Candida albicans, a polymorphic opportunistic pathogen, ranks as the fourth most frequently isolated from blood cultures [1] and nosocomial infections [2], [3]. This fungal pathogen causes a clinical significant problem in immunocompromised patients [1], [2], [3], [4], [5]. To the patients who were treated with antifungal drugs, disseminated candidiasis due to C. albicans can be a serious cause which often leads to death [6]. Besides the disseminated disease, this fungus causes local infections like vulvovaginal candidiasis in which C. albicans is the most common etiological agent and thrush [7], [8]. For the treatment of such candidal infections, amphotericin B (Amp B) and the azoles are mostly applied to patients. In fact, Amp B is considered as the drug of choice against the disseminated disease [9], [10], but, unfortunately, there is a certain limit to use Amp B because the antifungal drug causes a severe renal damage [11], [12]. This is because of the poor permeability of Amp B across the cellular membrane [13], and thus an excess of amount of Amp B is usually administered to patients in clinical situations, which causes the renal damage in them. For this reason, ways of reducing the overdose of Amp B have been sought for many years. One of the few ways is to modify formulation of a drug to aid absorption of the drug inside cells. In the case of Amp B, a liposomal formulation of Amp B has been developed, and yet, still, its absorption efficiency seems not to be remarkable [13], [14]. The other way is to mix different kinds of antifungal drugs to each other. However, the resistance to C. albicans is still problematic. Amp B is often combined with the azoles [15], [16], but data reporting resistance of C. albicans to the azoles are increasing, presumably, due to recently increasing numbers of cancer patients [17], [18], [19]. Such limited antifungal drug choices and emergence of the drug-resistant C. albicans strains indicate a necessity for other therapeutic strategies. Thus, a combination therapy of an antifungal drug plus anti-C. albicans antibody, instead of using other chemical drug, may be an alternative methodology. Obviously, this approach of combination immunotherapy would merit consideration. This combination immunotherapy may be beneficial, especially to immunocompromised patients with cancer or AIDS who suffer from Candida infections, possibly by lessening harsh complex therapy with chemical drugs during the process of treatments.

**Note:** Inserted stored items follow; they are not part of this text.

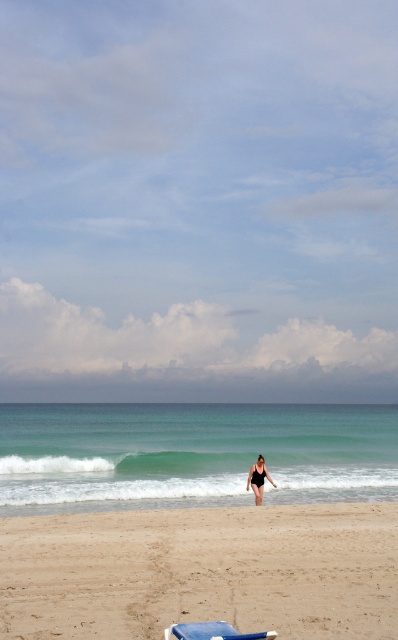 Question: Which point is farther from the camera taking this photo?

Choices:
 (A) (257, 493)
 (B) (216, 634)

Answer: (A)

Question: Does blue plastic beach chair at lower center appear on the right side of black matte swimsuit at center?

Choices:
 (A) no
 (B) yes

Answer: (A)

Question: Which point is closer to the camera?

Choices:
 (A) beige sandy beach at center
 (B) blue plastic beach chair at lower center
 (C) black matte swimsuit at center

Answer: (B)

Question: Does beige sandy beach at center have a smaller size compared to blue plastic beach chair at lower center?

Choices:
 (A) yes
 (B) no

Answer: (B)

Question: Which is nearer to the beige sandy beach at center?

Choices:
 (A) black matte swimsuit at center
 (B) blue plastic beach chair at lower center

Answer: (A)

Question: Does blue plastic beach chair at lower center appear on the right side of black matte swimsuit at center?

Choices:
 (A) no
 (B) yes

Answer: (A) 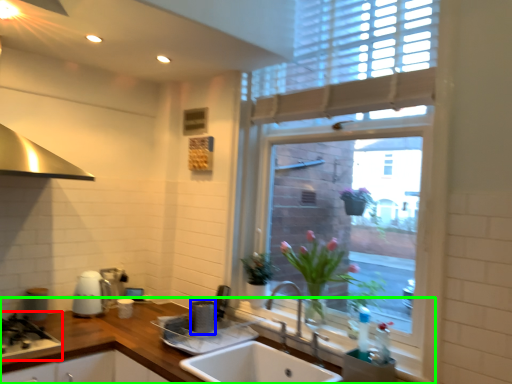 Question: Based on their relative distances, which object is nearer to gas stove (highlighted by a red box)? Choose from appliance (highlighted by a blue box) and countertop (highlighted by a green box).

Choices:
 (A) appliance
 (B) countertop

Answer: (B) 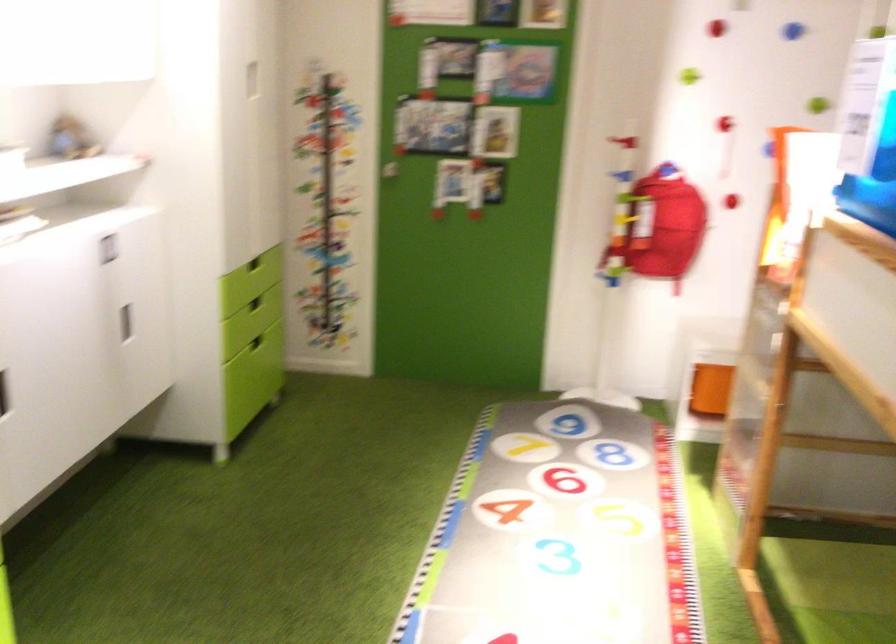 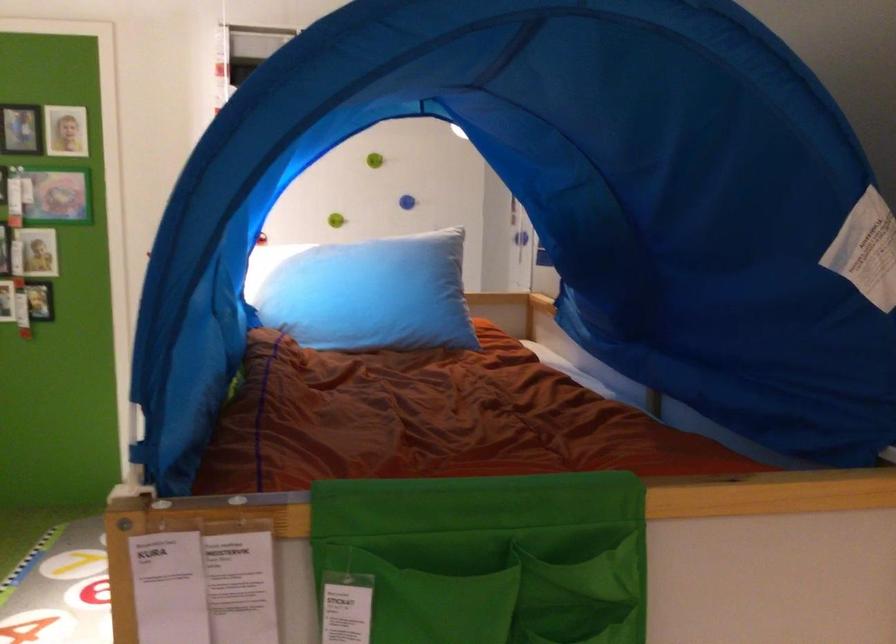 Find the pixel in the second image that matches the point at 493,116 in the first image.

(39, 251) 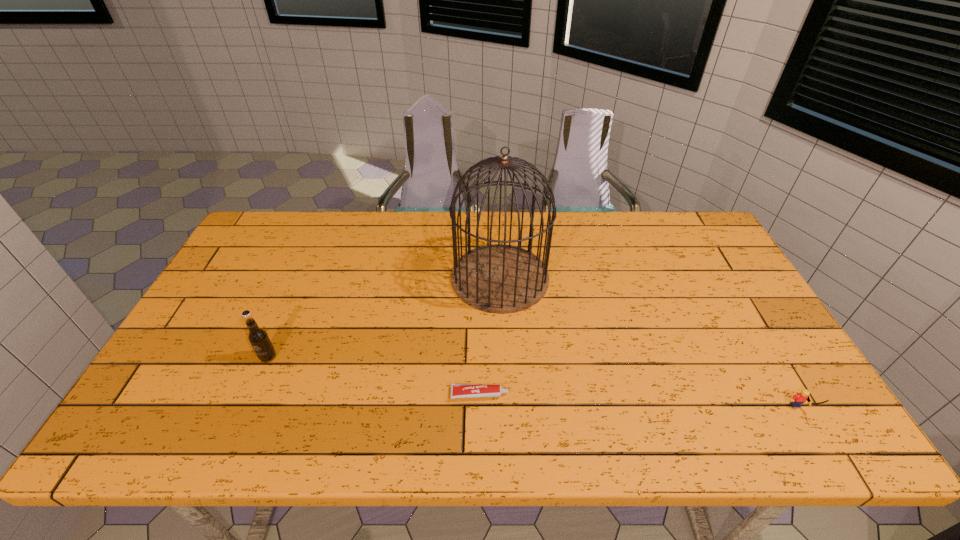 Where is `blank area located 0.220m at the door of the birdcage`? blank area located 0.220m at the door of the birdcage is located at coordinates (379, 278).

The width and height of the screenshot is (960, 540). I want to click on vacant space located 0.140m on the label of the root beer, so click(244, 414).

What are the coordinates of `vacant space located 0.350m at the nozzle of the third farthest object` in the screenshot? It's located at (655, 394).

At what (x,y) coordinates should I click in order to perform the action: click on object situated at the far edge. Please return your answer as a coordinate pair (x, y). This screenshot has width=960, height=540. Looking at the image, I should click on (501, 279).

The width and height of the screenshot is (960, 540). What are the coordinates of `object situated at the near edge` in the screenshot? It's located at (796, 401).

The image size is (960, 540). What are the coordinates of `object that is at the right edge` in the screenshot? It's located at (796, 401).

At what (x,y) coordinates should I click in order to perform the action: click on object positioned at the near right corner. Please return your answer as a coordinate pair (x, y). Looking at the image, I should click on (796, 401).

This screenshot has width=960, height=540. In the image, there is a desktop. What are the coordinates of `vacant space at the far edge` in the screenshot? It's located at (592, 213).

Find the location of a particular element. The height and width of the screenshot is (540, 960). vacant space at the near edge of the desktop is located at coordinates (230, 418).

You are a GUI agent. You are given a task and a screenshot of the screen. Output one action in this format:
    pyautogui.click(x=<x>, y=<y>)
    Task: Click on the vacant area at the left edge
    The width and height of the screenshot is (960, 540).
    Given the screenshot: What is the action you would take?
    pyautogui.click(x=227, y=338) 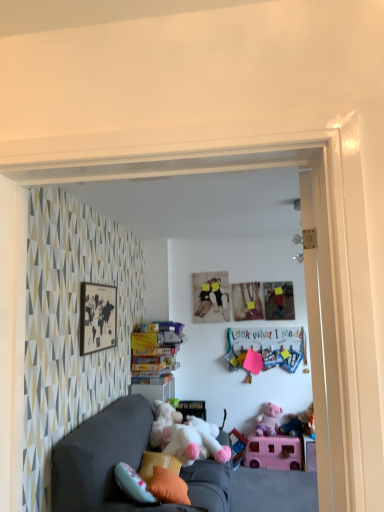 Question: Is matte pink paper at upper center positioned in front of orange fabric pillow at lower center, acting as the second pillow starting from the front?

Choices:
 (A) no
 (B) yes

Answer: (A)

Question: Does matte pink paper at upper center appear on the right side of orange fabric pillow at lower center, acting as the second pillow starting from the front?

Choices:
 (A) yes
 (B) no

Answer: (A)

Question: Can you confirm if matte pink paper at upper center is positioned to the left of orange fabric pillow at lower center, acting as the second pillow starting from the front?

Choices:
 (A) no
 (B) yes

Answer: (A)

Question: Is matte pink paper at upper center facing towards orange fabric pillow at lower center, the 1th pillow from the back?

Choices:
 (A) yes
 (B) no

Answer: (B)

Question: Can you confirm if matte pink paper at upper center is wider than orange fabric pillow at lower center, the 1th pillow from the back?

Choices:
 (A) yes
 (B) no

Answer: (B)

Question: Relative to velvet dark gray couch at center, is matte black map at upper left in front or behind?

Choices:
 (A) front
 (B) behind

Answer: (B)

Question: From a real-world perspective, is matte black map at upper left physically located above or below velvet dark gray couch at center?

Choices:
 (A) above
 (B) below

Answer: (A)

Question: From their relative heights in the image, would you say matte black map at upper left is taller or shorter than velvet dark gray couch at center?

Choices:
 (A) short
 (B) tall

Answer: (A)

Question: From the image's perspective, relative to velvet dark gray couch at center, is matte black map at upper left above or below?

Choices:
 (A) below
 (B) above

Answer: (B)

Question: Is orange fabric pillow at lower center, acting as the second pillow starting from the front, to the left or to the right of velvet dark gray couch at center in the image?

Choices:
 (A) right
 (B) left

Answer: (B)

Question: From their relative heights in the image, would you say orange fabric pillow at lower center, the 1th pillow from the back, is taller or shorter than velvet dark gray couch at center?

Choices:
 (A) tall
 (B) short

Answer: (B)

Question: Is point (160, 453) closer or farther from the camera than point (198, 463)?

Choices:
 (A) farther
 (B) closer

Answer: (A)

Question: Relative to velvet dark gray couch at center, is orange fabric pillow at lower center, acting as the second pillow starting from the front, in front or behind?

Choices:
 (A) behind
 (B) front

Answer: (A)

Question: In terms of size, does matte gray couch at lower center appear bigger or smaller than matte pink paper at upper center?

Choices:
 (A) big
 (B) small

Answer: (A)

Question: From the image's perspective, is matte gray couch at lower center positioned above or below matte pink paper at upper center?

Choices:
 (A) below
 (B) above

Answer: (A) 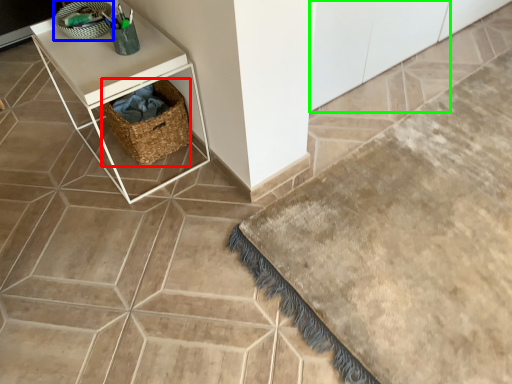 Question: Estimate the real-world distances between objects in this image. Which object is closer to basket (highlighted by a red box), basket (highlighted by a blue box) or cabinetry (highlighted by a green box)?

Choices:
 (A) basket
 (B) cabinetry

Answer: (A) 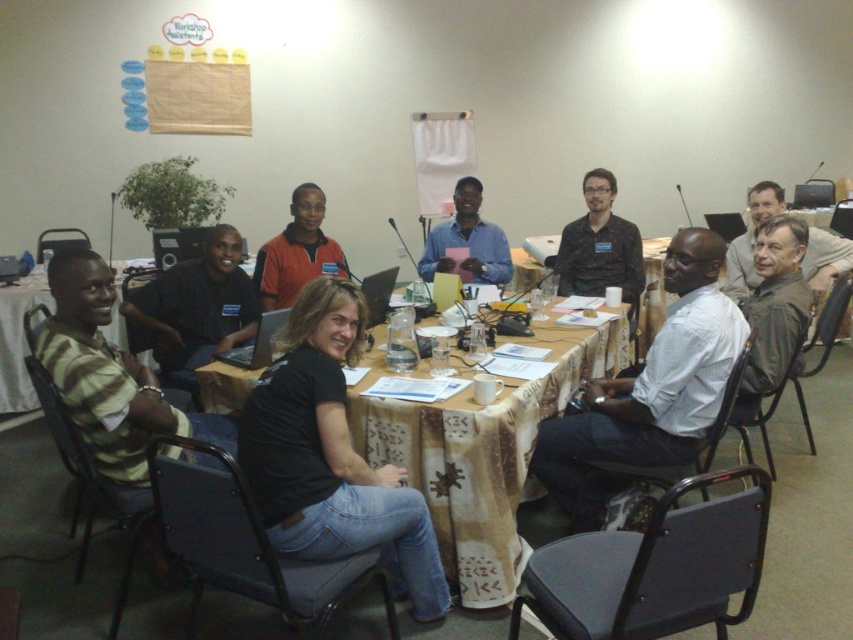 You are a photographer standing behind the long table in the workshop. You need to capture a photo of both the white shirt at center and the blue shirt at center. Which shirt should you focus on first if you want to ensure both are in the frame?

You should focus on the white shirt at center first because it is taller than the blue shirt at center, ensuring both are visible in the frame.

You are standing in the workshop and want to reach both the point at coordinates (724, 250) and the point at (238, 252). Which point should you move towards first to reach the closer one?

You should move towards point (724, 250) first because it is closer to you than point (238, 252).

You are standing at the entrance of the room and want to greet the person wearing the white shirt at center. Based on their position, in which direction should you walk to reach them?

The white shirt at center is located at point 0.608 on the x axis and 0.762 on the y axis. Since you are at the entrance, you should walk towards the center of the room to reach them. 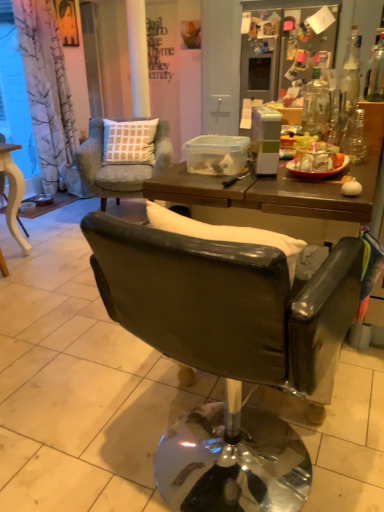 This screenshot has width=384, height=512. Find the location of `free space to the left of leather-like black chair at center, which is the third chair in back-to-front order`. free space to the left of leather-like black chair at center, which is the third chair in back-to-front order is located at coordinates (71, 433). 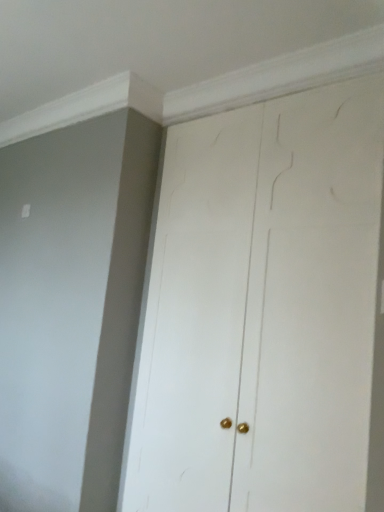 I want to click on white matte door at center, so pyautogui.click(x=263, y=309).

The height and width of the screenshot is (512, 384). Describe the element at coordinates (263, 309) in the screenshot. I see `white matte door at center` at that location.

Where is `white matte door at center`? Image resolution: width=384 pixels, height=512 pixels. white matte door at center is located at coordinates (263, 309). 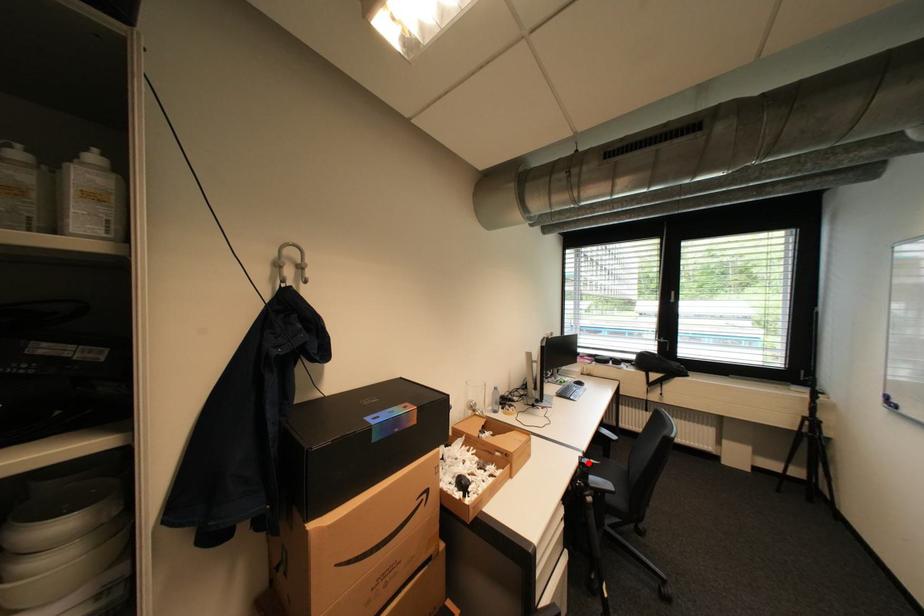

We previously isolated monoclonal antibody specific for β-1,2-mannotriose [20], which is a component of the phosphomannan complex on the cell surface of C. albicans. This monoclonal antibody (MAb), named as B6.1, is protective against disseminated and vaginal forms of the disease [21], [22], [23]. Preventive activity of MAb B6.1 is associated with enhanced phagocytosis and killing of the fungus [24]. In addition, the complement system is essential for the prevention against disseminated candidiasis [25].

Herein, we show that combination of MAb 6.1 plus Amp B enhances therapeutic efficacy against disseminated candidiasis. The antibody acts in concert with Amp B, and this combination immunotherapeutic effect is synergistic. By the benefit of the synergism, a possible reduction of dosage of Amp B would be expected decrease of the severe side effect of Amp B.